● Assignment
Across the whole listing, copy out every line that includes the string "their".

(Beginning of Material provided)

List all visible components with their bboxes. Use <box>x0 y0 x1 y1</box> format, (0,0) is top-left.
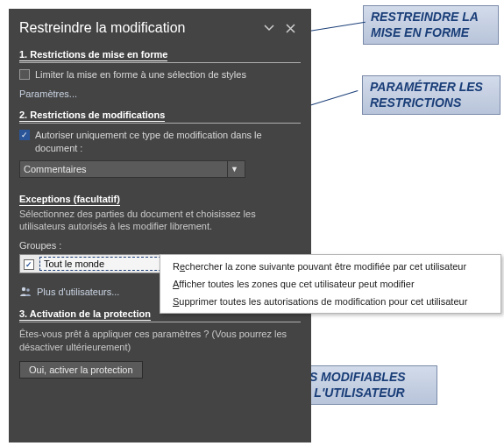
menu-find-next-region[interactable]: Rechercher la zone suivante pouvant être… <box>160 258 500 275</box>
activate-protection-button[interactable]: Oui, activer la protection <box>19 361 143 379</box>
divider <box>19 322 301 322</box>
chevron-down-icon: ▼ <box>227 161 241 177</box>
chevron-down-icon <box>264 23 274 33</box>
more-users-label: Plus d'utilisateurs... <box>37 287 119 297</box>
svg-point-1 <box>26 288 30 292</box>
close-button[interactable] <box>280 18 301 39</box>
limit-formatting-checkbox[interactable] <box>19 69 30 80</box>
exceptions-header: Exceptions (facultatif) <box>19 194 301 204</box>
formatting-settings-link[interactable]: Paramètres... <box>19 88 301 99</box>
divider <box>19 123 301 124</box>
allow-editing-label: Autoriser uniquement ce type de modifica… <box>35 129 301 155</box>
close-icon <box>286 24 295 33</box>
panel-title: Restreindre la modification <box>19 20 259 36</box>
editing-type-dropdown[interactable]: Commentaires ▼ <box>19 160 245 178</box>
user-context-menu: Rechercher la zone suivante pouvant être… <box>160 254 501 314</box>
allow-editing-checkbox[interactable]: ✓ <box>19 130 30 140</box>
activation-description: Êtes-vous prêt à appliquer ces paramètre… <box>19 328 301 354</box>
dropdown-value: Commentaires <box>24 164 87 174</box>
section1-header: 1. Restrictions de mise en forme <box>19 49 301 61</box>
collapse-button[interactable] <box>259 18 280 39</box>
section2-header: 2. Restrictions de modifications <box>19 110 301 122</box>
groups-label: Groupes : <box>19 240 301 251</box>
callout-restrict-formatting: RESTREINDRE LA MISE EN FORME <box>363 5 499 45</box>
exceptions-description: Sélectionnez des parties du document et … <box>19 208 301 234</box>
callout-set-restrictions: PARAMÉTRER LES RESTRICTIONS <box>362 75 500 115</box>
restrict-editing-panel: Restreindre la modification 1. Restricti… <box>9 9 311 442</box>
svg-point-0 <box>22 287 25 291</box>
limit-formatting-label: Limiter la mise en forme à une sélection… <box>35 68 246 81</box>
menu-remove-all-permissions[interactable]: Supprimer toutes les autorisations de mo… <box>160 293 500 310</box>
divider <box>19 62 301 63</box>
menu-show-all-regions[interactable]: Afficher toutes les zones que cet utilis… <box>160 275 500 293</box>
group-everyone-checkbox[interactable]: ✓ <box>24 259 34 270</box>
user-icon <box>19 286 32 298</box>
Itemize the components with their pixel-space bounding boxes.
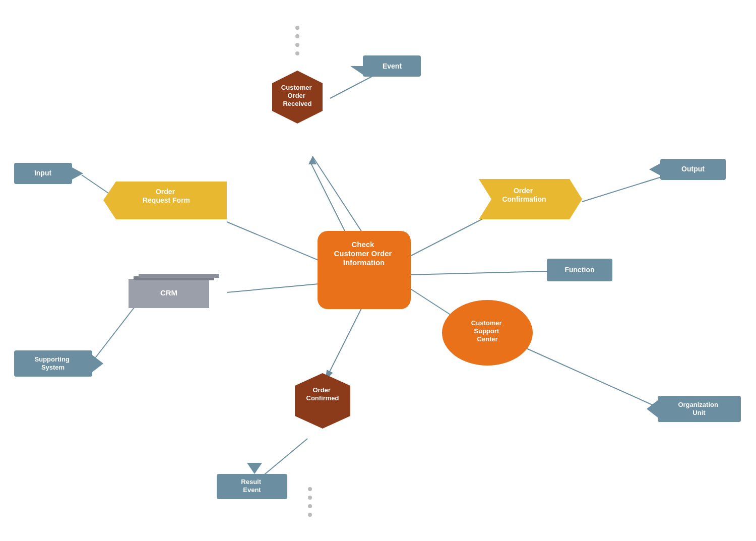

(End of Material provided)

● Final answer
List all visible components with their bboxes. Use <box>x0 y0 x1 y1</box> format, (0,0) is top-left.
Itemize the components with their pixel-space bounding boxes.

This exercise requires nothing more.